McGill understood his misgivings. But Elizabeth Jacobs had to have pressed Ramos long before this happened and did so without authorization. McGill hadn’t been informed of that till his superiors dumped this in his lap. He really hated being CIA, and expected more to come back to bite him when he wasn’t looking.
“If he’s gone Commie, we have to remove him by force and that’s tricky.” Sebastian unfolded his long frame from the easy chair, leaning forward into the light. “We’d never know if he’s crossed until we got in there.”
“You’re considering it?” McGill had been prepared to return to Washington without success.
Logan went to the rear of the house, then pushed through the French doors. The Carolina heat smacked him like a wet towel, the sun sizzling on the stone floor as he stepped onto the covered porch.
With a precision that cut to his soul, he hated Paul Ramos. Missions go wrong, that’s a given. It wasn’t that Ramos had made a supreme mistake, but that he never owned up to his part, letting Logan take the heat. Ramos’s failure was nothing more than a show-off taking an unnecessary risk. The op was secure, they had the package. Logan stopped his memories cold, slamming a mental block over them. Hashing it over hadn’t changed the fact that lives were lost.
He felt the general move up beside him and knew that brutal honesty was in order.
“Ask me to kill him, I’ll do it. Don’t ask me to risk this much to save his life.”
“Logan,” McGill said softly. “I’ll watch your back, but no government in the world would believe we didn’t have anything to do with this beyond supplying a face on a body.”

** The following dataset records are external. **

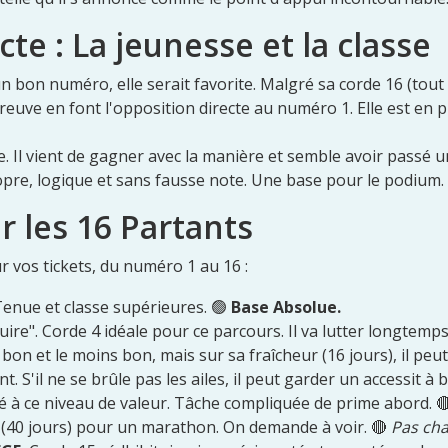
te : La jeunesse et la classe
 un bon numéro, elle serait favorite. Malgré sa corde 16 (tout 
reuve en font l'opposition directe au numéro 1. Elle est en p
. Il vient de gagner avec la manière et semble avoir passé u
opre, logique et sans fausse note. Une base pour le podium.
ur les 16 Partants
ur vos tickets, du numéro 1 au 16 :
enue et classe supérieures. 🟢
Base Absolue.
uire". Corde 4 idéale pour ce parcours. Il va lutter longtemps
e bon et le moins bon, mais sur sa fraîcheur (16 jours), il peu
nt. S'il ne se brûle pas les ailes, il peut garder un accessit à 
 à ce niveau de valeur. Tâche compliquée de prime abord. 
(40 jours) pour un marathon. On demande à voir. 🔴
Pas ch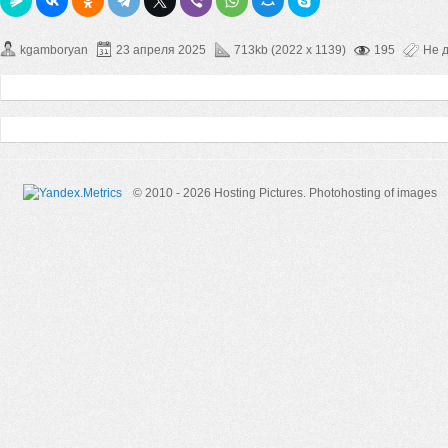
kgamboryan
23 апреля 2025
713kb (2022 x 1139)
195
Не 
© 2010 - 2026 Hosting Pictures.
Photohosting of images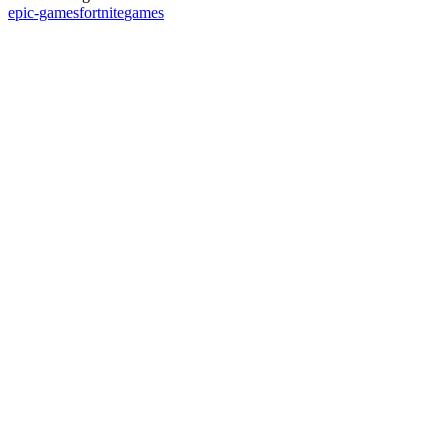
epic-games
fortnite
games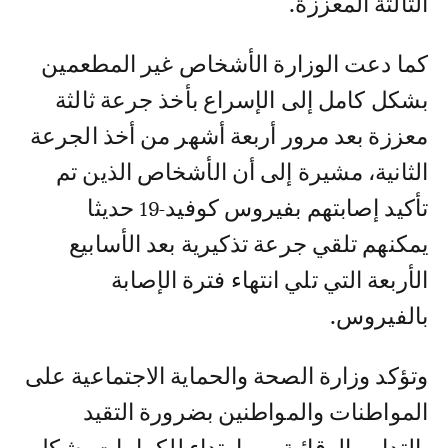
الثالثة المعززة.
كما دعت الوزارة الأشخاص غير المطعمين
بشكل كامل إلى الإسراع بأخذ جرعة ثالثة
معززة بعد مرور أربعة أشهر من أخذ الجرعة
الثانية، مشيرة إلى أن الأشخاص الذين تم
تأكيد إصابتهم بفيروس كوفيد-19 حديثا
يمكنهم تلقي جرعة تذكيرية بعد الأسابيع
الأربعة التي تلي انتهاء فترة الإصابة
بالفيروس.
وتؤكد وزارة الصحة والحماية الاجتماعية على
المواطنات والمواطنين بضرورة التقيد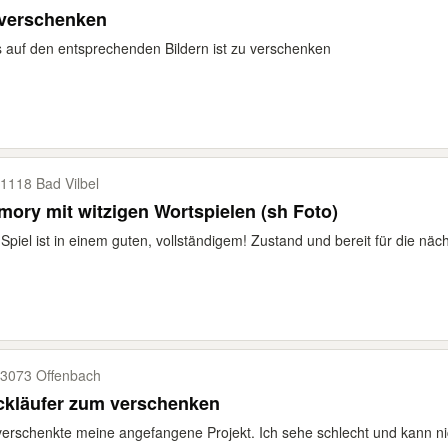
 verschenken
s auf den entsprechenden Bildern ist zu verschenken
1118 Bad Vilbel
ory mit witzigen Wortspielen (sh Foto)
Spiel ist in einem guten, vollständigem! Zustand und bereit für die näc
3073 Offenbach
ckläufer zum verschenken
verschenkte meine angefangene Projekt. Ich sehe schlecht und kann nich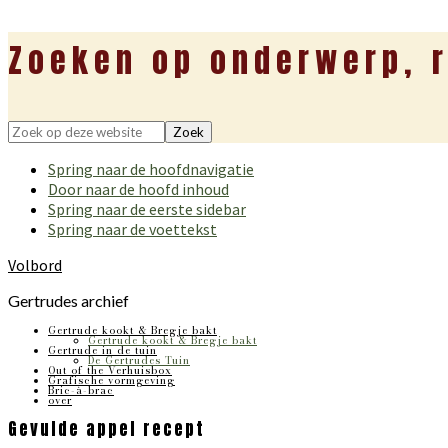
Zoeken op onderwerp, r
Zoek
op
Spring naar de hoofdnavigatie
deze
Door naar de hoofd inhoud
website
Spring naar de eerste sidebar
Spring naar de voettekst
Volbord
Gertrudes archief
Gertrude kookt & Bregje bakt
Gertrude kookt & Bregje bakt
Gertrude in de tuin
De Gertrudes Tuin
Out of the Verhuisbox
Grafische vormgeving
Bric-à-brac
over
Gevulde appel recept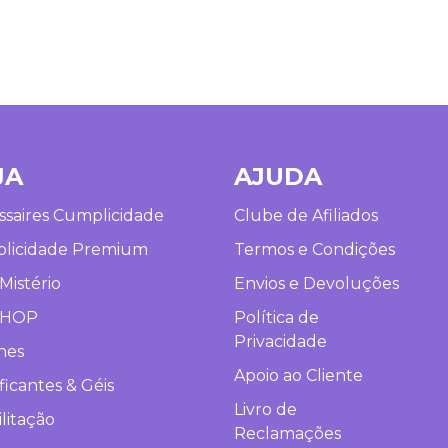
JA
AJUDA
saires Cumplicidade
Clube de Afiliados
licidade Premium
Termos e Condições
Mistério
Envios e Devoluções
SHOP
Política de
Privacidade
hes
Apoio ao Cliente
ficantes & Géis
Livro de
litação
Reclamações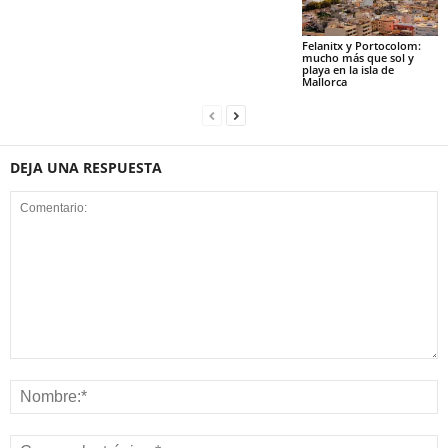
Felanitx y Portocolom:
mucho más que sol y
playa en la isla de
Mallorca
DEJA UNA RESPUESTA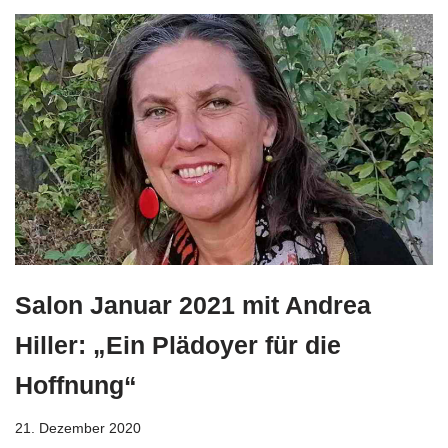
Salon Januar 2021 mit Andrea
Hiller: „Ein Plädoyer für die
Hoffnung“
21. Dezember 2020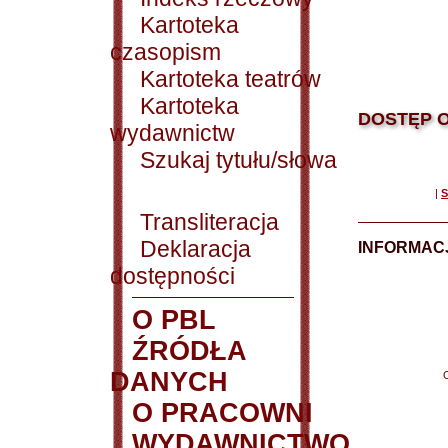
Kartoteka
czasopism
Kartoteka teatrów
Kartoteka
DOSTĘP O
wydawnictw
Szukaj tytułu/słowa
|
S
Transliteracja
Deklaracja
INFORMACJ
dostępności
O PBL
ŹRÓDŁA
DANYCH
O PRACOWNI
WYDAWNICTWO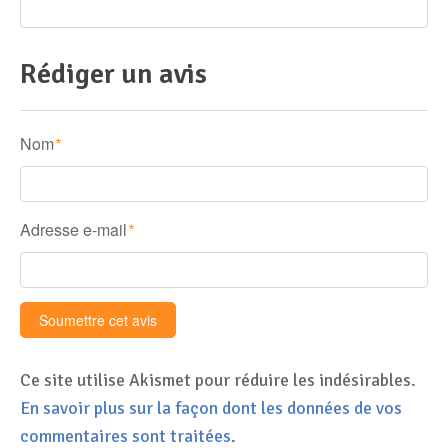
Rédiger un avis
Nom
*
Adresse e-mail
*
Ce site utilise Akismet pour réduire les indésirables.
En savoir plus sur la façon dont les données de vos
commentaires sont traitées
.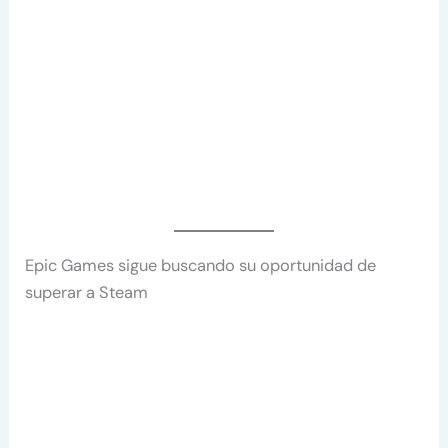
Epic Games sigue buscando su oportunidad de
superar a Steam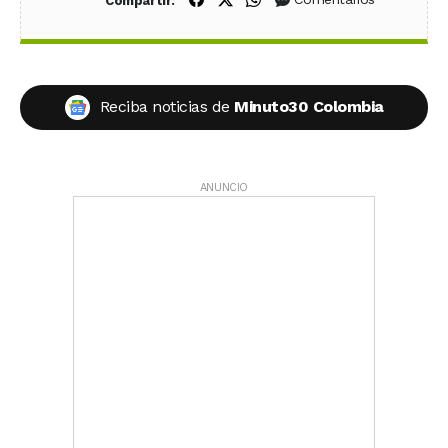
Compartir:
Reciba noticias de
Minuto30 Colombia
ANUNCIO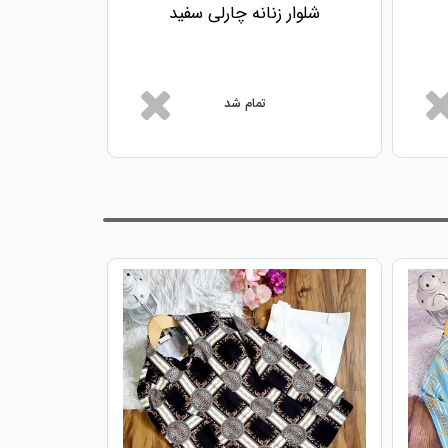
شلوار زنانه چارلی سفید
شلوار ز
تمام شد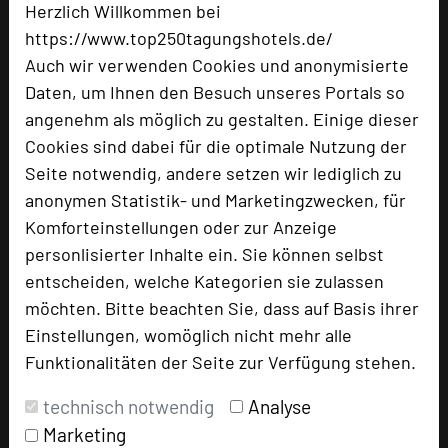
72124 Pliezhausen
Herzlich Willkommen bei
https://www.top250tagungshotels.de/
+49 7127 5607-0
phone
Auch wir verwenden Cookies und anonymisierte
Email
mail
Daten, um Ihnen den Besuch unseres Portals so
Homepage
language
angenehm als möglich zu gestalten. Einige dieser
Cookies sind dabei für die optimale Nutzung der
Seite notwendig, andere setzen wir lediglich zu
add_circle
zur Tagungsanfrage hinzufügen
anonymen Statistik- und Marketingzwecken, für
Komforteinstellungen oder zur Anzeige
personlisierter Inhalte ein. Sie können selbst
Bewertung
entscheiden, welche Kategorien sie zulassen
möchten. Bitte beachten Sie, dass auf Basis ihrer
Tagungsplaner
Einstellungen, womöglich nicht mehr alle
Funktionalitäten der Seite zur Verfügung stehen.
Tagungsleiter
Tagungsteilnehmer
technisch notwendig
Analyse
Marketing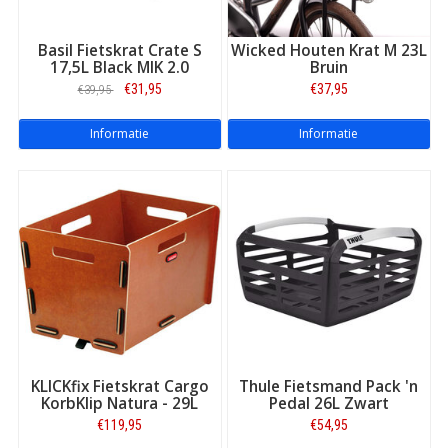
Basil Fietskrat Crate S
Wicked Houten Krat M 23L
17,5L Black MIK 2.0
Bruin
€31,95
€37,95
€39,95
Informatie
Informatie
KLICKfix Fietskrat Cargo
Thule Fietsmand Pack 'n
KorbKlip Natura - 29L
Pedal 26L Zwart
€119,95
€54,95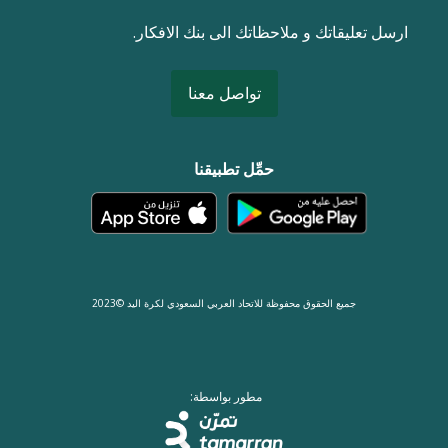
ارسل تعليقاتك و ملاحظاتك الى بنك الافكار.
تواصل معنا
حمِّل تطبيقنا
جميع الحقوق محفوظة للاتحاد العربي السعودي لكرة اليد ©2023
مطور بواسطة: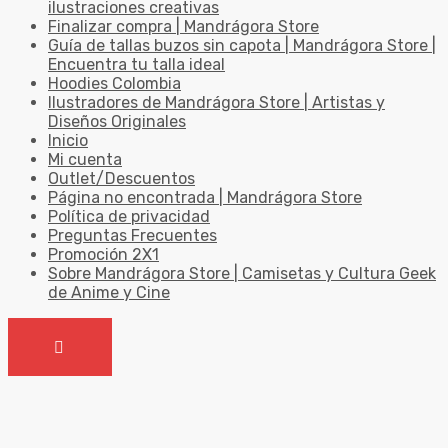
ilustraciones creativas
Finalizar compra | Mandrágora Store
Guía de tallas buzos sin capota | Mandrágora Store |
Encuentra tu talla ideal
Hoodies Colombia
Ilustradores de Mandrágora Store | Artistas y
Diseños Originales
Inicio
Mi cuenta
Outlet/Descuentos
Página no encontrada | Mandrágora Store
Política de privacidad
Preguntas Frecuentes
Promoción 2X1
Sobre Mandrágora Store | Camisetas y Cultura Geek
de Anime y Cine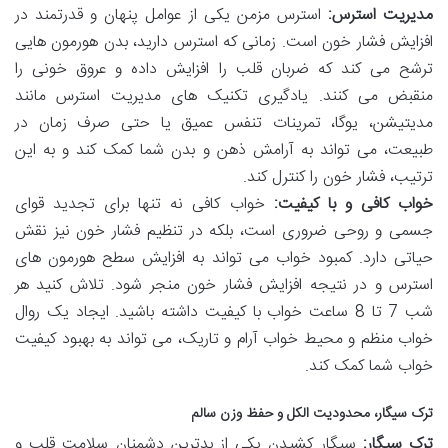
مدیریت استرس:
استرس مزمن یکی از عوامل پنهان و قدرتمند در
افزایش فشار خون است. زمانی که استرس دارید، بدن هورمون هایی
ترشح می کند که ضربان قلب را افزایش داده و عروق خونی را
منقبض می کنند. یادگیری تکنیک های مدیریت استرس مانند
مدیتیشن، یوگا، تمرینات تنفس عمیق یا حتی صرف زمان در
طبیعت، می تواند به آرامش ذهن و بدن شما کمک کند و به این
ترتیب، فشار خون را کنترل کند.
خواب کافی و با کیفیت:
خواب کافی نه تنها برای تجدید قوای
جسمی و روحی ضروری است، بلکه در تنظیم فشار خون نیز نقش
حیاتی دارد. کمبود خواب می تواند به افزایش سطح هورمون های
استرس و در نتیجه افزایش فشار خون منجر شود. تلاش کنید هر
شب 7 تا 8 ساعت خواب با کیفیت داشته باشید. ایجاد یک روال
خواب منظم و محیط خواب آرام و تاریک، می تواند به بهبود کیفیت
خواب شما کمک کند.
ترک سیگار، محدودیت الکل و حفظ وزن سالم
ترک سیگار:
سیگار کشیدن یکی از بدترین دشمنان سلامت قلب و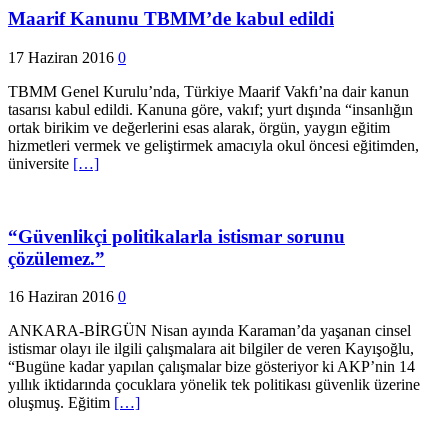
Maarif Kanunu TBMM’de kabul edildi
17 Haziran 2016
0
TBMM Genel Kurulu’nda, Türkiye Maarif Vakfı’na dair kanun
tasarısı kabul edildi. Kanuna göre, vakıf; yurt dışında “insanlığın
ortak birikim ve değerlerini esas alarak, örgün, yaygın eğitim
hizmetleri vermek ve geliştirmek amacıyla okul öncesi eğitimden,
üniversite
[…]
“Güvenlikçi politikalarla istismar sorunu
çözülemez.”
16 Haziran 2016
0
ANKARA-BİRGÜN Nisan ayında Karaman’da yaşanan cinsel
istismar olayı ile ilgili çalışmalara ait bilgiler de veren Kayışoğlu,
“Bugüne kadar yapılan çalışmalar bize gösteriyor ki AKP’nin 14
yıllık iktidarında çocuklara yönelik tek politikası güvenlik üzerine
oluşmuş. Eğitim
[…]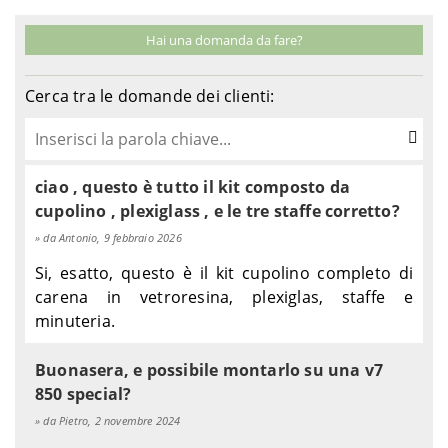
Hai una domanda da fare?
Cerca tra le domande dei clienti:
ciao , questo è tutto il kit composto da
cupolino , plexiglass , e le tre staffe corretto?
da Antonio, 9 febbraio 2026
Si, esatto, questo è il kit cupolino completo di
carena in vetroresina, plexiglas, staffe e
minuteria.
Buonasera, e possibile montarlo su una v7
850 special?
da Pietro, 2 novembre 2024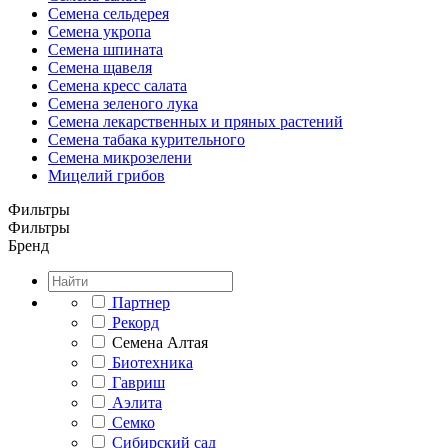
Семена сельдерея
Семена укропа
Семена шпината
Семена щавеля
Семена кресс салата
Семена зеленого лука
Семена лекарственных и пряных растений
Семена табака курительного
Семена микрозелени
Мицелий грибов
Фильтры
Фильтры
Бренд
Партнер
Рекорд
Семена Алтая
Биотехника
Гавриш
Аэлита
Семко
Сибирский сад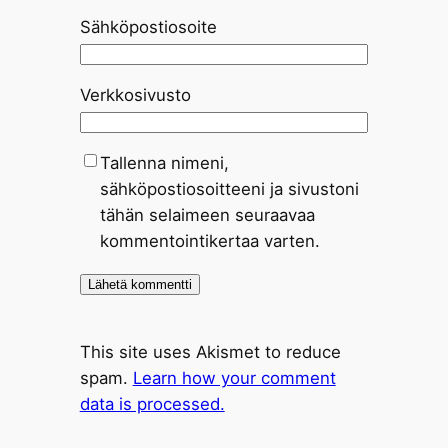
Sähköpostiosoite
Verkkosivusto
Tallenna nimeni,
sähköpostiosoitteeni ja sivustoni
tähän selaimeen seuraavaa
kommentointikertaa varten.
This site uses Akismet to reduce
spam.
Learn how your comment
data is processed.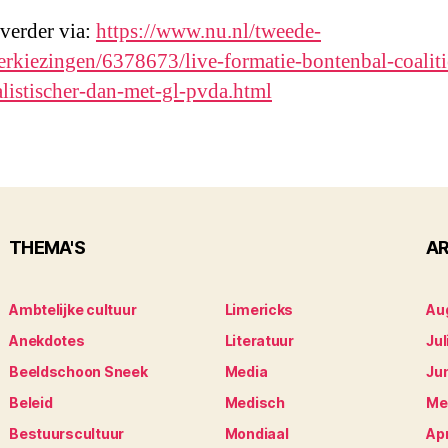
 verder via:
https://www.nu.nl/tweede-
rkiezingen/6378673/live-formatie-bontenbal-coaliti
alistischer-dan-met-gl-pvda.html
THEMA'S
AR
Ambtelijke cultuur
Limericks
Au
Anekdotes
Literatuur
Jul
Beeldschoon Sneek
Media
Ju
Beleid
Medisch
Me
Bestuurscultuur
Mondiaal
Apr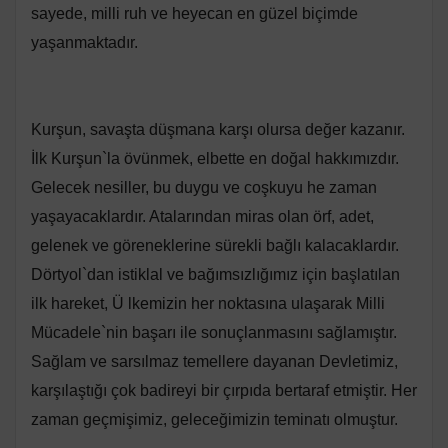
sayede, milli ruh ve heyecan en güzel biçimde
yaşanmaktadır.
Kurşun, savaşta düşmana karşı olursa değer kazanır.
İlk Kurşun`la övünmek, elbette en doğal hakkımızdır.
Gelecek nesiller, bu duygu ve coşkuyu he zaman
yaşayacaklardır. Atalarından miras olan örf, adet,
gelenek ve göreneklerine sürekli bağlı kalacaklardır.
Dörtyol`dan istiklal ve bağımsızlığımız için başlatılan
ilk hareket, Ü lkemizin her noktasına ulaşarak Milli
Mücadele`nin başarı ile sonuçlanmasını sağlamıştır.
Sağlam ve sarsılmaz temellere dayanan Devletimiz,
karşılaştığı çok badireyi bir çırpıda bertaraf etmiştir. Her
zaman geçmişimiz, geleceğimizin teminatı olmuştur.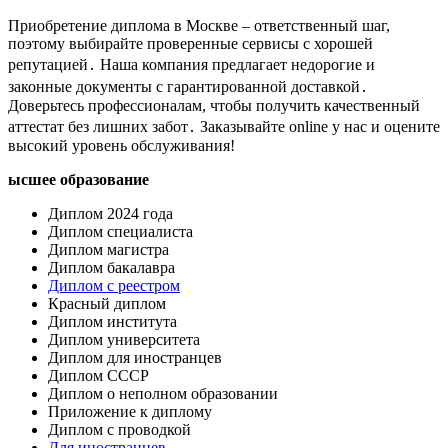
Приобретение диплома в Москве – ответственный шаг,
поэтому выбирайте проверенные сервисы с хорошей
репутацией․ Наша компания предлагает недорогие и
законные документы с гарантированной доставкой․
Доверьтесь профессионалам, чтобы получить качественный
аттестат без лишних забот․ Заказывайте online у нас и оцените
высокий уровень обслуживания!​
ысшее образование
Диплом 2024 года
Диплом специалиста
Диплом магистра
Диплом бакалавра
Диплом с реестром
Красный диплом
Диплом института
Диплом университета
Диплом для иностранцев
Диплом СССР
Диплом о неполном образовании
Приложение к диплому
Диплом с проводкой
Для иностранцев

The U.S., and mostly the government, would never survive this defamation, Logan thought, especially from its own people. He looked at the general. “You’re certain that’s all we did there, sir?”
Joe McGill looked into the eyes of a decorated SEAL veteran, a field surgeon and a man he admired, then he did as ordered.
He lied.
Tuvana-i-Tholo, Fiji
Orion was clear in the midnight sky as Bati warriors cast shadows across the white sand, tall bonfires undulating with the spins of the tribal dance. Tessa was enthralled and until the man at her side spoke, she was trapped in a different time.
“You know you’re getting me hot all over in that getup.”
Tessa didn’t bother to look down at herself. She revealed more flesh than she’d shown her last lover, but wearing the traditional costume, a brightly painted sulu skirt, tattered at the hem, endeared her to the natives who weren’t all that friendly to outsiders.
“It makes my job easier.” She adjusted the material looped around her neck and wrapping her breasts.
“You just like giving me a hard-on that could crack coconuts.”
She eyed him and thought, Oh, yeah, I’m ready to strip and jump his bones with that line. “Rein in the testosterone, will you?” Were all baby-faced photographers this horny? Or just the classless ones she got stuck with lately? “Don’t,” she said, putting out a hand when he started to lift his camera to focus. “You want to get us kicked off the island?”
Andrew frowned, lowering the Nikon, then noticed a few men looking his way. “Fine, love, but if I can’t take pictures, then how are we going to get a film crew in here?”
“I’m not certain. Their chief is still a little wary. People don’t visit this island except to take pictures and stare. Or for the surfing.”